Eazy managed to get one more confrontational EP out and was working on a sophomore album when he was taken to the hospital in early 1995. He was diagnosed with AIDS, and it was critically advanced. A father of seven by six different mothers, Eric Wright barely had time to issue a message of support for his friends and families and to make amends with Dre and Cube, before passing away on March 26th, less than a month after being admitted. Eazy E was one of the first major hip-hop successes and tragedies. From his roots as a drug-slinging thug to his death from an overdose of fucking, he was the first to take rap off the streets and blow it up to cartoon proportions. Though he obviously loved women a great deal, most of Eazy’s songs were brutally sexist. And any songs that didn’t debase females as being basically non-humanoid moist holes in existence only for the pleasure of men, saw truth-nugget hood stories expanded to cast E as a walking Uzi with gold bullets for blood. Even his adolescent voice seemed unreal.
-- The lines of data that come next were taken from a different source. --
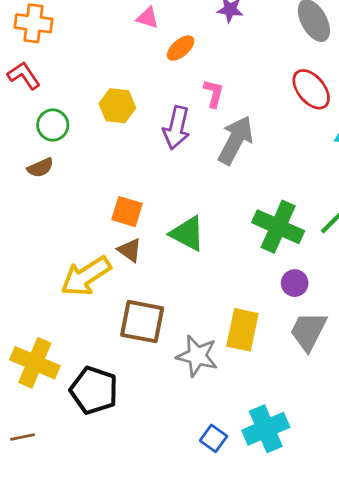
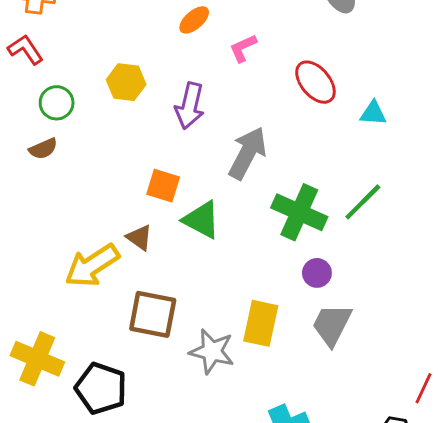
red ellipse: (311, 89) -> (315, 82), moved
pink L-shape: (214, 93) -> (243, 48), moved, turned -128
gray arrow: (236, 140) -> (247, 153), moved
orange square: (127, 212) -> (163, 186), moved

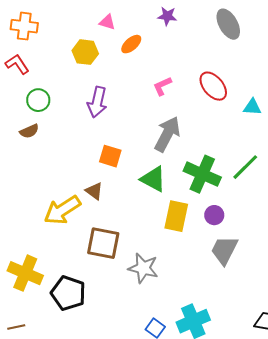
pink L-shape: (243, 48) -> (162, 86), moved
yellow hexagon: (126, 82) -> (85, 52), moved
purple arrow: (190, 106) -> (97, 102), moved
green triangle: (202, 220) -> (153, 179), moved
yellow rectangle: (261, 323) -> (176, 216), moved

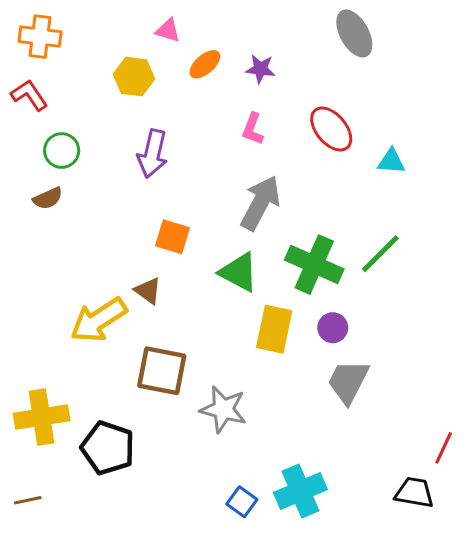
purple star: (167, 16) -> (260, 69), moved
pink L-shape: (162, 86) -> (253, 129), turned -45
yellow cross: (25, 273) -> (42, 417), turned -32

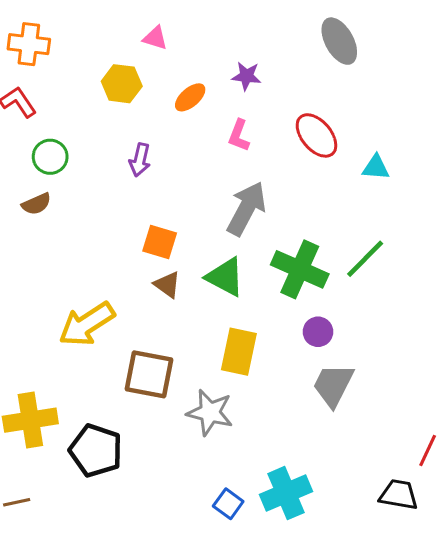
orange ellipse: (205, 64) -> (190, 97), moved
purple arrow: (153, 154) -> (140, 160), size x0.7
brown triangle: (148, 291) -> (167, 285), moved
yellow rectangle: (274, 329) -> (239, 352), moved

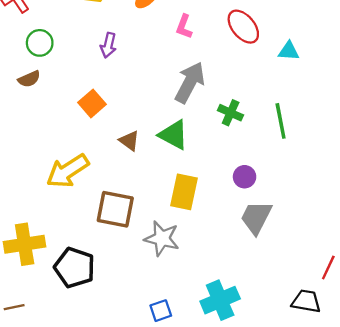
orange square: (160, 242) -> (92, 103), moved, turned 32
green line: (365, 259) -> (281, 121), turned -56
green cross: (300, 269) -> (231, 113), moved, size x0.6
blue square: (228, 504) -> (161, 311), moved, turned 35

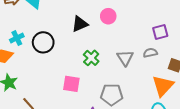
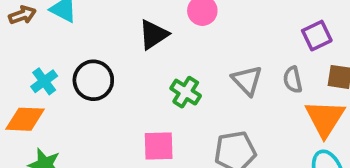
purple square: (160, 32) -> (317, 36), moved
gray semicircle: (150, 53) -> (293, 80), moved, turned -80

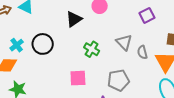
purple square: (317, 36) -> (147, 15), moved
gray semicircle: (293, 80) -> (142, 52), moved

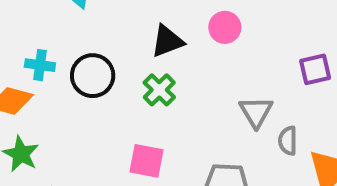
cyan cross: (17, 45) -> (40, 65), turned 32
green cross: (92, 49) -> (159, 90), moved

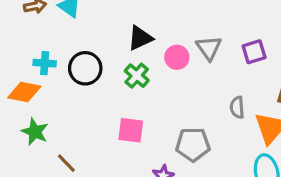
pink circle: (225, 27) -> (177, 57), moved
gray triangle: (256, 112) -> (209, 48), moved

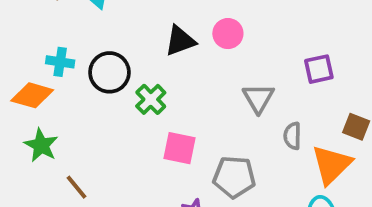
gray triangle: (209, 48) -> (258, 98), moved
pink circle: (177, 57) -> (228, 34), moved
green cross: (137, 76) -> (151, 99), moved
pink square: (131, 130) -> (179, 148), moved

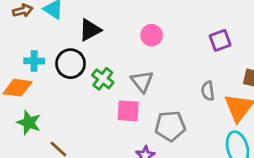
pink circle: (228, 34) -> (152, 35), moved
black triangle: (180, 41) -> (90, 30), moved
gray triangle: (258, 98) -> (142, 81), moved

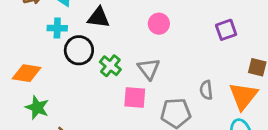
black triangle: (90, 30) -> (99, 18), turned 35
cyan cross: (34, 61) -> (57, 28), moved
gray semicircle: (208, 91) -> (206, 90), moved

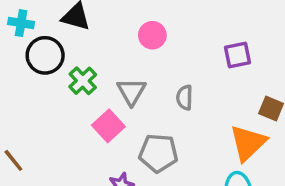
gray semicircle: (206, 90) -> (185, 98), moved
pink square: (135, 98) -> (108, 126), turned 35

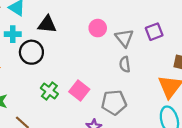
green cross: (83, 81) -> (49, 91), moved
gray triangle: (131, 91) -> (124, 38), moved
And yet, Eazy played out his hand just like the man wanted him to. He promoted inequality, intolerance, cash at any cost, homophobia, black-on-black violence, and then died young of his own accord. Anyone seeking to follow in his footsteps is condemned to outdo him or fade away; hence 50 Cent’s utter “jumping the shark” absurdity. At the end of the day, though, Eric Wright was just a man, a musician, and he did inspire some people to at least better themselves, if no one else. If you don’t take him too seriously, he had some pretty funny moments and props for the vision to bring the beats together. NWA never would have happened without him. He is still name-checked relentlessly to this day, and the majority of Compton went so far as to declare April 7th to be Eazy E Day. Plus, E’s deathbed recounting exuded honest love for his many children and a desire to warn all his fans that AIDS is real (a message still not heeded). He’s as easy a man to love as he is to hate.

In supposed celebration of Eazy’s legacy, Priority/Capitol compiled Featuring to shed light on “his best collaborations and rare solo recordings.” The track listing disagrees. Ten of the 16 selections were originally issued as Eazy E tracks on his own albums or as a member of NWA, neither of which are particularly rare. Straight Outta Compton is about the only album not represented, and it didn’t sell all that much more than Eazy-Duz-It, relatively speaking. L.T. Hutton produced two other tracks posthumously and, thus, they aren’t really collaborations. Of the four previously out-of-print tracks, two are from the Penthouse Player’s Clique debut Paid The Cost (which deserved to be reissued in its own right) and one is a seven-minute remix of the hit “We Want Eazy”. Basically, only the gun-clap Beverly Hills Cop III soundtrack contribution “Luv 4 Dem Gangstaz” is an actual rarity on a compilation claiming rarities, while only featuring four guest appearances to cover the collaborations claim. All that makes it pretty hard to see Featuring as anything other than a blatant grave robbing.

Granted, the tasty guitar and drums beat for “2 Hard Muthas”, the notorious “Find’em, Fuckem, and Flee”, and the ragtime “Automobile” all see E at the top of his game, as lewd as he is humorous. Any fan of his will already own all of these on their original albums, leaving completists waiting for the Paid the Cost reissue with only the Beverly Hills Cop cut as a reasonable excuse for purchase. Ignoring the title and announced motive, and Featuring would be a fine greatest hits accompaniment except the latest reissue of Eternal E is already two CDs and a DVD long and contains several of the same tracks. So, unless you’ve got nothing else in the way of Eazy E aside from Straight Outta Compton, you could do a whole lot better.